Besides that, Autonica, who currently has been living more than one month in Solok, saw the landscapes left several untold stories. There are so many events down there that are not told yet. It goes the same for Anggra, as the person who does not grow up in Solok. She anticipated her point of view to not get trapped in the exoticization. It needs a very long time to map Solok very well. However, in the context of this project, her sketches catch several anthropological aspects, and she can feel several changes of the landscape. The most impressive moment for Anggra is when she visited Sawahlunto city; a city that is built on the rivers and rice fields after the invention of the coals.
This discussion enriches the perspective of each participants who are involved in this project. Albert also connected it to the traditional paint “Mooi Indie” ((Beautiful Indies) or the habit of painting beautiful nature which is quite well-developed in West Sumatra since colonial era. Many of its figures emerged in West Sumatra. On some studies which are presented by Albert on the TV screen during the discussion, most of this practice often depict the beauty of nature, prioritize its details, similarity, and the excellence of realist technique, also it inclines to frame the objects for the needs of decoration for the European public. Even some paintings of Wakidi eliminate some modern objects.
On Kurun Niaga curation, we emphasize more on the process to reread the history, connect ourselves to the narrative of history, and catch the knowledge aspect.
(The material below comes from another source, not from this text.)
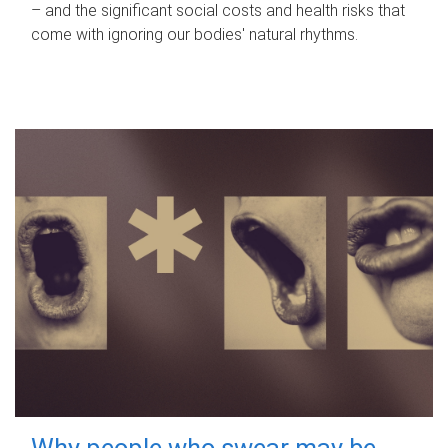
– and the significant social costs and health risks that
come with ignoring our bodies' natural rhythms.
Why people who swear may be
This interpretation is expected to fill in the blank space of the history narrative and to be an alternative perfective to see the problem or local potentials. Experimenting about the ability of art practices as a research medium.
This discussion is closed by specifying some sketches which we need to complete the needs for public presentation or open lab. This presentation will be presented to ignite public response toward the project theme, which will be held on 28 December 2020, at Rumah Tamera.